Beyond the Pretty Face

Despite Ashton Kutcher, 'Butterfly Effect' is a thought-out and suspenseful sci-fi film.

Everyone's so mean to that pretty Ashton Kutcher. Just because he's pretty and rich and famous and not such a good actor and dating an animatronic robot that's loosely based on Demi Moore is no reason to hate a man. I mean, for all you know, he might have the heart of Albert Schweitzer burning in his smooth, hairless chest.

So, I'm not gonna jump on the dog pile that's slamming Butterfly Effect. In fact, it's a thoughtful and tightly plotted film that recaptures the idea-centric science fiction of the '70s at its best. It's got pretty stars, a good amount of suspense and a well thought-out story that plays some nice games with audience expectations, even if it does cop out in the end.

It's also Ashton Kutcher's big dramatic debut. Unfortunately, Kutcher is, at heart (and remember, that may well be Dr. Schweitzer's heart), a comedy actor, so the acting part of the movie doesn't work out so well. His broad gestures and rubbery-faced expressions, while well-suited to the goofball work he's done on shows like that show about the '70s (I can't remember its name right now) and that movie where he can't find his car, don't really work so well when he has to convey grief and loss and sadness and itchiness.

Of course, Kutcher's young enough that he can still get over these acting deficiencies. Look at Christopher Lee's career: He started out as a bad hambone actor in B-movies, continued as a hammy actor in bad B-movies, and then suddenly, just by living a long time, he's elevated to the status of Major Thespian. Hang in there, Ashton: Only 40 years until your cinematic apotheosis!

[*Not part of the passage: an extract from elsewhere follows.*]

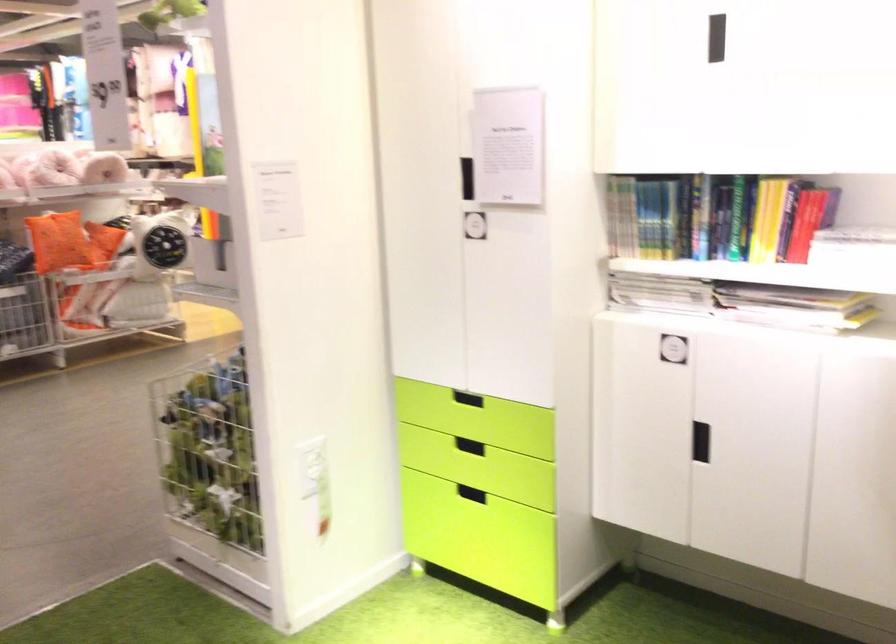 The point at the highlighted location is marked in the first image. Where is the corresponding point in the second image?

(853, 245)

Beyond the acting trouble, though, this is a well-executed, if disturbing, sci-fi film. Which is to say, if you don't want to see scenes of a dog being burned alive or children forced to perform in a porn video, you'll want to avoid Butterfly Effect. On the other hand, if you can countenance that kind of unpleasantness, and you're a fan of The Twilight Zone or Outer Limits or The Teletubbies Are Turned Into Soylent Green, then you'll no doubt enjoy Butterfly Effect.

The film opens in the suburbs, roughly 20 years ago. Evan Treborn, 13, is enjoying life with no knowledge that he will one day be played by Ashton Kutcher. He is in love with his best friend, Kayleigh Miller. They are young and happy and pretty, and will only get prettier as they age. Could life be more wonderful?

Sadly, yes. It seems that Kayleigh's brother and father are not about to let her enjoy the fact that one day she will be played by Amy Smart and will get to make it with Ashton Kutcher.

Her evil father (Eric Stoltz) owns a video camera, and he fancies himself something of an amateur Roman Polanski, if Polanski were to combine film with the other thing he's famous for. Meanwhile, her brother is a sick sadist who loves his sister in an improper and adult manner.

Evan, being a sweet and innocent young man, deals with this and some of the other, more horrifying parts of his life by blacking them out. For example, when he goes to the insane asylum where his father is kept, and the guards beat his father to death in front of him, well, he doesn't entirely remember it.

But here's the part of the movie where main plot point kicks in: Years later, Evan acquires the power to go back in time to the moments he forgot, and to re-enact or even change them, and also he gains the power to be played by Ashton Kutcher, which is a pretty cool power, though not quite as cool as time travel.

Of course, if there's one thing we've learned from President Bush's foreign policy, it's that going back in time to change the past often results in unforeseen and unwelcome consequences. Thus, every time Evan goes back to the past to make the present better, something terrible happens. If only he'd paid more attention when he was watching Back to the Future!

All the time-travel consequences are well thought-out, and these sequences are scary and engaging. They're also well-shot. The cinematography neither intrudes on the film by drawing too much attention to itself, nor does it vanish completely in the background. It's well balanced and creepy, with a dark tone that accents the movie's ugly side (i.e. the side that is not Ashton Kutcher).

The story is also supported by a decent performance by Amy Smart. Or maybe it's a bad performance. I have no idea. She's just so pretty; it's like she could be reading from a Chinese menu, and I'd give her an Academy Award.

Cult favorite actor Ethan Suplee also has a nice turn as Kutcher's goth-rock college roommate. Suplee's 6 feet 3 inches tall, and he has to weigh at least 300 pounds, so he's quite the screen presence. The many scenes of him caked with eyeliner, making sweet, gentle love to leather-clad goth girls go a long way towards humanizing this movie, or at least making it one of those rare films where big, fat guys get laid.

In the end, Butterfly Effect turns away from its increasing grimness for a bittersweet finale that doesn't quite keep with the desperate feel of what went before. Still, this is one of the more interesting science fiction films of recent years, in that it's strongly idea-driven, tightly plotted, and doesn't have any Jedis or laser battles. That alone more than makes up for Kutcher's intense and untalented prettiness.